Choose the right exercise for weight loss

  If the amount of exercise increases, the oxygen, nutrients and metabolites required by the human body will also increase accordingly. This requires the heart to strengthen its contraction force and frequency, and increase its blood output for transportation. When doing a large amount of exercise, the cardiac output cannot meet the body's need for oxygen, leaving the body in an anaerobic metabolic state of hypoxia.

  Anaerobic metabolism exercise does not use fat as the main energy release, but mainly relies on the decomposition of glycogen stored in the human body as energy release. Because in a hypoxic environment, fat not only cannot be utilized, but also produces some incompletely oxidized acidic substances, such as ketone bodies, which reduce human exercise endurance.

  Lowering blood sugar is an important cause of hunger. After a short period of high-intensity exercise, blood sugar levels drop, and people tend to increase their appetite, which is detrimental to fat loss.

  2. Short-term exercise

  When performing aerobic exercise, the first thing that is used is the glycogen stored in the human body to release energy. After 30 minutes of exercise, the energy released by glycogen begins to be converted into the energy released by fat. After about an hour of exercise, the energy required for exercise is mainly supplied by fat.

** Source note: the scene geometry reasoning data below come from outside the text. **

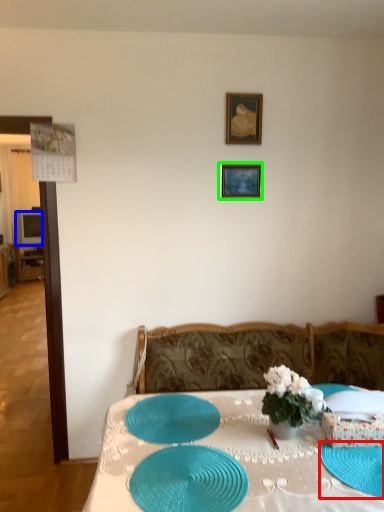 Question: Which object is positioned closest to glass plate (highlighted by a red box)? Select from television (highlighted by a blue box) and picture frame (highlighted by a green box).

Choices:
 (A) television
 (B) picture frame

Answer: (B) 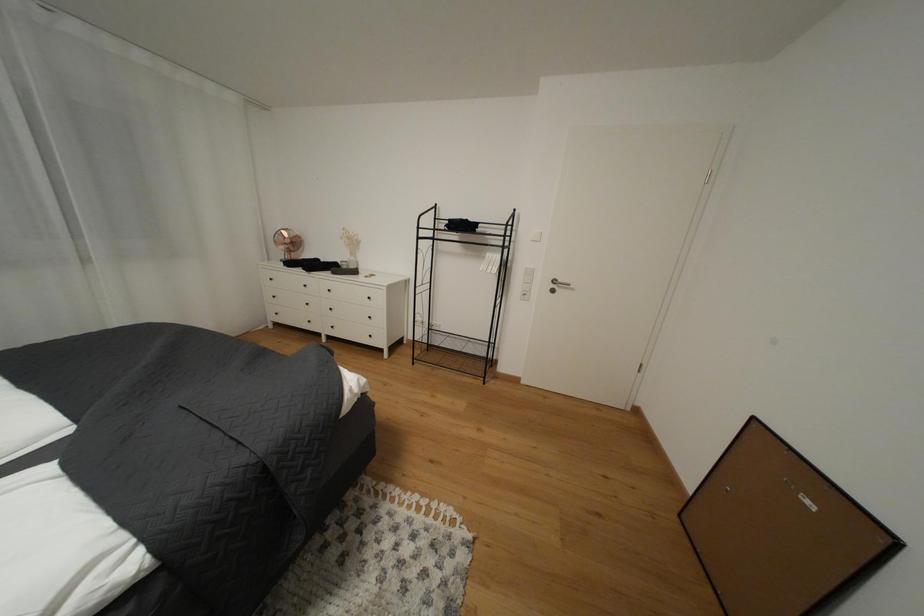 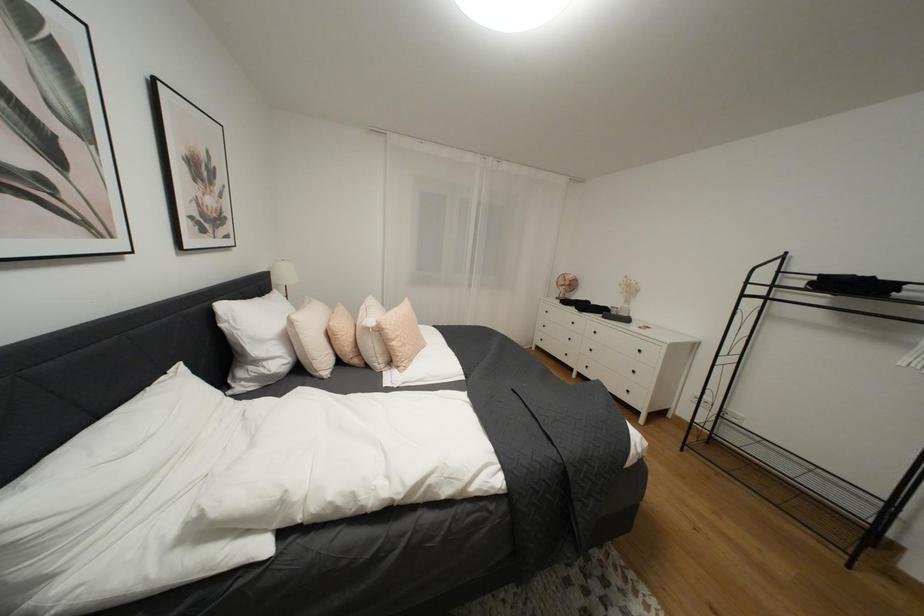 Question: Based on the continuous images, in which direction is the camera rotating? Reply with the corresponding letter.

Choices:
 (A) Left
 (B) Right
 (C) Up
 (D) Down

Answer: (A) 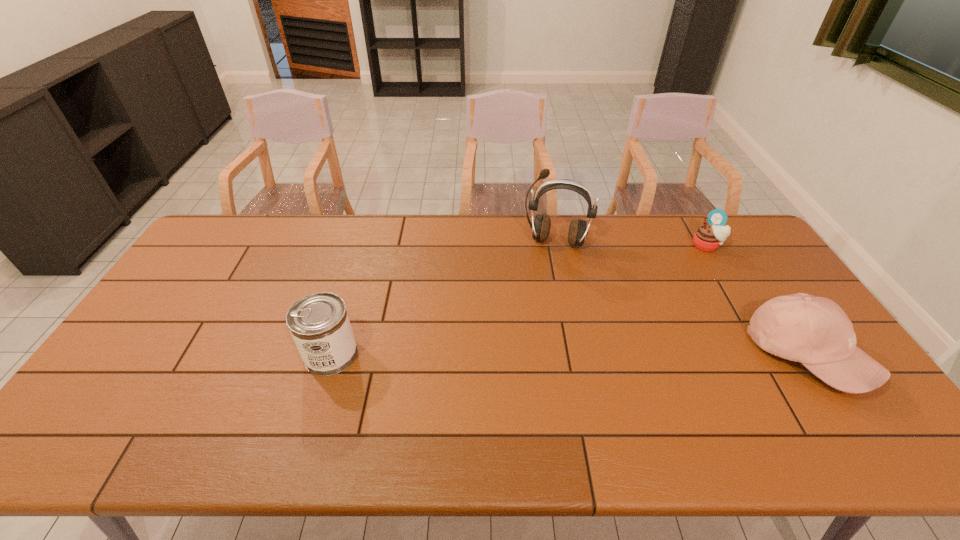 At what (x,y) coordinates should I click in order to perform the action: click on free space on the desktop that is between the leftmost object and the baseball cap and is positioned on the ear pads of the second object from left to right. Please return your answer as a coordinate pair (x, y). This screenshot has height=540, width=960. Looking at the image, I should click on (537, 354).

Locate an element on the screen. vacant space on the desktop that is between the can and the baseball cap and is positioned on the front-facing side of the muffin is located at coordinates (613, 354). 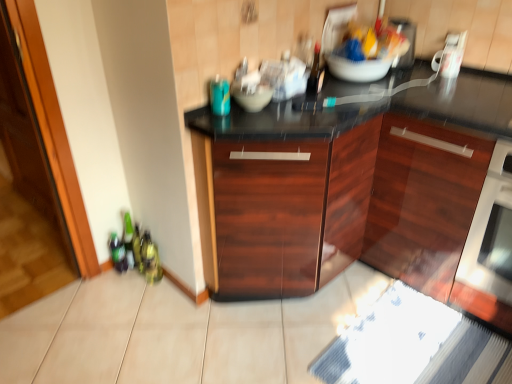 I want to click on free space to the left of mahogany wood cabinet at center, the second cabinetry when ordered from right to left, so click(164, 325).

  3. Rapid explosive movement

  Human muscles are composed of many muscle fibers, which can be mainly divided into two categories: white muscle fibers and red muscle fibers. When exercising, such as performing quick bursts of force exercise When exercising, it is mainly the white muscle fibers that are exercised. The cross-section of the white muscle fibers is thicker, so the muscle groups are easy to develop and grow strong. If you use this method to lose weight, the more you practice, the more "thick" you will become.

  In short, if you want to achieve the goal of losing weight all over the body, you should do heart rate Low to medium intensity, long-term (more than 1 hour) endurance aerobic metabolic whole-body exercise at 120 to 160 times per minute. For example, aerobics, long-distance running, long-distance swimming, etc.